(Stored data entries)
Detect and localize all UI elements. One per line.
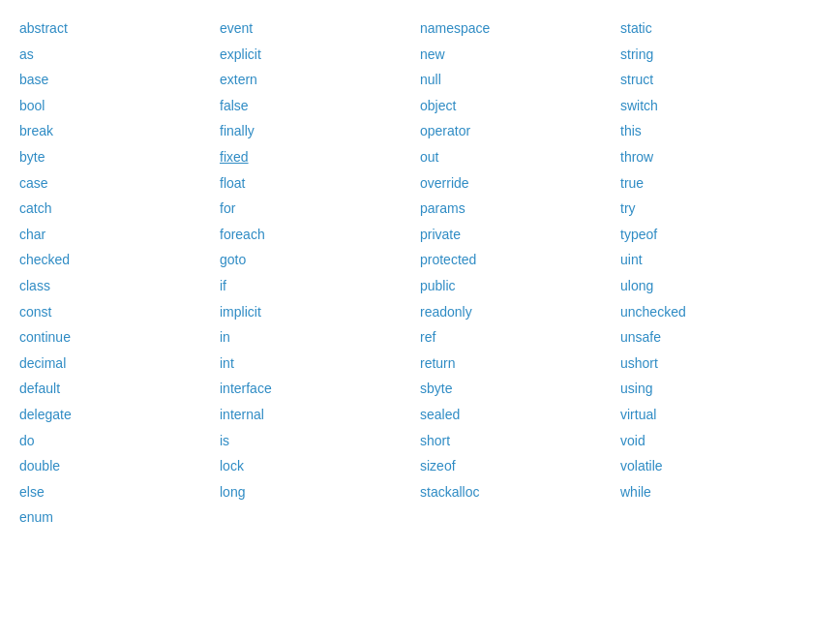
keyword-string[interactable]: string (620, 42, 821, 68)
keyword-bool[interactable]: bool (19, 93, 220, 119)
keyword-do[interactable]: do (19, 428, 220, 454)
keyword-if[interactable]: if (220, 273, 420, 299)
keyword-column-1: abstractasbaseboolbreakbytecasecatchchar… (19, 15, 220, 531)
keywords-grid: abstractasbaseboolbreakbytecasecatchchar… (19, 15, 821, 531)
keyword-stackalloc[interactable]: stackalloc (420, 479, 620, 505)
keyword-uint[interactable]: uint (620, 247, 821, 273)
keyword-base[interactable]: base (19, 67, 220, 93)
keyword-fixed[interactable]: fixed (220, 144, 420, 170)
keyword-override[interactable]: override (420, 170, 620, 197)
keyword-checked[interactable]: checked (19, 247, 220, 273)
keyword-double[interactable]: double (19, 453, 220, 479)
keyword-extern[interactable]: extern (220, 67, 420, 93)
keyword-continue[interactable]: continue (19, 324, 220, 351)
keyword-case[interactable]: case (19, 170, 220, 197)
keyword-as[interactable]: as (19, 42, 220, 68)
keyword-in[interactable]: in (220, 324, 420, 351)
keyword-return[interactable]: return (420, 351, 620, 377)
keyword-virtual[interactable]: virtual (620, 402, 821, 428)
keyword-byte[interactable]: byte (19, 144, 220, 170)
keyword-volatile[interactable]: volatile (620, 453, 821, 479)
keyword-try[interactable]: try (620, 196, 821, 222)
keyword-unchecked[interactable]: unchecked (620, 299, 821, 325)
keyword-void[interactable]: void (620, 428, 821, 454)
keyword-ushort[interactable]: ushort (620, 351, 821, 377)
keyword-operator[interactable]: operator (420, 118, 620, 144)
keyword-using[interactable]: using (620, 376, 821, 402)
keyword-static[interactable]: static (620, 15, 821, 42)
keyword-false[interactable]: false (220, 93, 420, 119)
keyword-abstract[interactable]: abstract (19, 15, 220, 42)
keyword-readonly[interactable]: readonly (420, 299, 620, 325)
keyword-new[interactable]: new (420, 42, 620, 68)
keyword-namespace[interactable]: namespace (420, 15, 620, 42)
keyword-lock[interactable]: lock (220, 453, 420, 479)
keyword-while[interactable]: while (620, 479, 821, 505)
keyword-throw[interactable]: throw (620, 144, 821, 170)
keyword-int[interactable]: int (220, 351, 420, 377)
keyword-event[interactable]: event (220, 15, 420, 42)
keyword-explicit[interactable]: explicit (220, 42, 420, 68)
keyword-class[interactable]: class (19, 273, 220, 299)
keyword-for[interactable]: for (220, 196, 420, 222)
keyword-struct[interactable]: struct (620, 67, 821, 93)
keyword-params[interactable]: params (420, 196, 620, 222)
keyword-ref[interactable]: ref (420, 324, 620, 351)
keyword-enum[interactable]: enum (19, 504, 220, 531)
keyword-sizeof[interactable]: sizeof (420, 453, 620, 479)
keyword-public[interactable]: public (420, 273, 620, 299)
keyword-delegate[interactable]: delegate (19, 402, 220, 428)
keyword-ulong[interactable]: ulong (620, 273, 821, 299)
keyword-switch[interactable]: switch (620, 93, 821, 119)
keyword-column-3: namespacenewnullobjectoperatoroutoverrid… (420, 15, 620, 531)
keyword-unsafe[interactable]: unsafe (620, 324, 821, 351)
keyword-const[interactable]: const (19, 299, 220, 325)
keyword-column-2: eventexplicitexternfalsefinallyfixedfloa… (220, 15, 420, 531)
keyword-char[interactable]: char (19, 222, 220, 248)
keyword-default[interactable]: default (19, 376, 220, 402)
keyword-internal[interactable]: internal (220, 402, 420, 428)
keyword-decimal[interactable]: decimal (19, 351, 220, 377)
keyword-else[interactable]: else (19, 479, 220, 505)
keyword-short[interactable]: short (420, 428, 620, 454)
keyword-sealed[interactable]: sealed (420, 402, 620, 428)
keyword-break[interactable]: break (19, 118, 220, 144)
keyword-out[interactable]: out (420, 144, 620, 170)
keyword-foreach[interactable]: foreach (220, 222, 420, 248)
keyword-sbyte[interactable]: sbyte (420, 376, 620, 402)
keyword-implicit[interactable]: implicit (220, 299, 420, 325)
keyword-private[interactable]: private (420, 222, 620, 248)
keyword-null[interactable]: null (420, 67, 620, 93)
keyword-finally[interactable]: finally (220, 118, 420, 144)
keyword-typeof[interactable]: typeof (620, 222, 821, 248)
keyword-object[interactable]: object (420, 93, 620, 119)
keyword-catch[interactable]: catch (19, 196, 220, 222)
keyword-long[interactable]: long (220, 479, 420, 505)
keyword-protected[interactable]: protected (420, 247, 620, 273)
keyword-float[interactable]: float (220, 170, 420, 197)
keyword-interface[interactable]: interface (220, 376, 420, 402)
keyword-column-4: staticstringstructswitchthisthrowtruetry… (620, 15, 821, 531)
keyword-is[interactable]: is (220, 428, 420, 454)
keyword-true[interactable]: true (620, 170, 821, 197)
keyword-goto[interactable]: goto (220, 247, 420, 273)
keyword-this[interactable]: this (620, 118, 821, 144)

** EXERCISE GOAL **
The data above should be repeated in full and exactly, with no pictures carried over.

** SOLUTION BELOW **
Detect and localize all UI elements. One per line.
keyword-string[interactable]: string (620, 42, 821, 68)
keyword-bool[interactable]: bool (19, 93, 220, 119)
keyword-do[interactable]: do (19, 428, 220, 454)
keyword-if[interactable]: if (220, 273, 420, 299)
keyword-column-1: abstractasbaseboolbreakbytecasecatchchar… (19, 15, 220, 531)
keywords-grid: abstractasbaseboolbreakbytecasecatchchar… (19, 15, 821, 531)
keyword-stackalloc[interactable]: stackalloc (420, 479, 620, 505)
keyword-uint[interactable]: uint (620, 247, 821, 273)
keyword-base[interactable]: base (19, 67, 220, 93)
keyword-fixed[interactable]: fixed (220, 144, 420, 170)
keyword-override[interactable]: override (420, 170, 620, 197)
keyword-checked[interactable]: checked (19, 247, 220, 273)
keyword-double[interactable]: double (19, 453, 220, 479)
keyword-extern[interactable]: extern (220, 67, 420, 93)
keyword-continue[interactable]: continue (19, 324, 220, 351)
keyword-case[interactable]: case (19, 170, 220, 197)
keyword-as[interactable]: as (19, 42, 220, 68)
keyword-in[interactable]: in (220, 324, 420, 351)
keyword-return[interactable]: return (420, 351, 620, 377)
keyword-virtual[interactable]: virtual (620, 402, 821, 428)
keyword-byte[interactable]: byte (19, 144, 220, 170)
keyword-volatile[interactable]: volatile (620, 453, 821, 479)
keyword-try[interactable]: try (620, 196, 821, 222)
keyword-unchecked[interactable]: unchecked (620, 299, 821, 325)
keyword-void[interactable]: void (620, 428, 821, 454)
keyword-ushort[interactable]: ushort (620, 351, 821, 377)
keyword-operator[interactable]: operator (420, 118, 620, 144)
keyword-using[interactable]: using (620, 376, 821, 402)
keyword-static[interactable]: static (620, 15, 821, 42)
keyword-false[interactable]: false (220, 93, 420, 119)
keyword-abstract[interactable]: abstract (19, 15, 220, 42)
keyword-readonly[interactable]: readonly (420, 299, 620, 325)
keyword-new[interactable]: new (420, 42, 620, 68)
keyword-namespace[interactable]: namespace (420, 15, 620, 42)
keyword-lock[interactable]: lock (220, 453, 420, 479)
keyword-while[interactable]: while (620, 479, 821, 505)
keyword-throw[interactable]: throw (620, 144, 821, 170)
keyword-int[interactable]: int (220, 351, 420, 377)
keyword-event[interactable]: event (220, 15, 420, 42)
keyword-explicit[interactable]: explicit (220, 42, 420, 68)
keyword-class[interactable]: class (19, 273, 220, 299)
keyword-for[interactable]: for (220, 196, 420, 222)
keyword-struct[interactable]: struct (620, 67, 821, 93)
keyword-params[interactable]: params (420, 196, 620, 222)
keyword-ref[interactable]: ref (420, 324, 620, 351)
keyword-enum[interactable]: enum (19, 504, 220, 531)
keyword-sizeof[interactable]: sizeof (420, 453, 620, 479)
keyword-public[interactable]: public (420, 273, 620, 299)
keyword-delegate[interactable]: delegate (19, 402, 220, 428)
keyword-ulong[interactable]: ulong (620, 273, 821, 299)
keyword-switch[interactable]: switch (620, 93, 821, 119)
keyword-column-3: namespacenewnullobjectoperatoroutoverrid… (420, 15, 620, 531)
keyword-unsafe[interactable]: unsafe (620, 324, 821, 351)
keyword-const[interactable]: const (19, 299, 220, 325)
keyword-column-2: eventexplicitexternfalsefinallyfixedfloa… (220, 15, 420, 531)
keyword-char[interactable]: char (19, 222, 220, 248)
keyword-default[interactable]: default (19, 376, 220, 402)
keyword-internal[interactable]: internal (220, 402, 420, 428)
keyword-decimal[interactable]: decimal (19, 351, 220, 377)
keyword-else[interactable]: else (19, 479, 220, 505)
keyword-short[interactable]: short (420, 428, 620, 454)
keyword-sealed[interactable]: sealed (420, 402, 620, 428)
keyword-break[interactable]: break (19, 118, 220, 144)
keyword-out[interactable]: out (420, 144, 620, 170)
keyword-foreach[interactable]: foreach (220, 222, 420, 248)
keyword-sbyte[interactable]: sbyte (420, 376, 620, 402)
keyword-implicit[interactable]: implicit (220, 299, 420, 325)
keyword-private[interactable]: private (420, 222, 620, 248)
keyword-null[interactable]: null (420, 67, 620, 93)
keyword-finally[interactable]: finally (220, 118, 420, 144)
keyword-typeof[interactable]: typeof (620, 222, 821, 248)
keyword-object[interactable]: object (420, 93, 620, 119)
keyword-catch[interactable]: catch (19, 196, 220, 222)
keyword-long[interactable]: long (220, 479, 420, 505)
keyword-protected[interactable]: protected (420, 247, 620, 273)
keyword-float[interactable]: float (220, 170, 420, 197)
keyword-interface[interactable]: interface (220, 376, 420, 402)
keyword-column-4: staticstringstructswitchthisthrowtruetry… (620, 15, 821, 531)
keyword-is[interactable]: is (220, 428, 420, 454)
keyword-true[interactable]: true (620, 170, 821, 197)
keyword-goto[interactable]: goto (220, 247, 420, 273)
keyword-this[interactable]: this (620, 118, 821, 144)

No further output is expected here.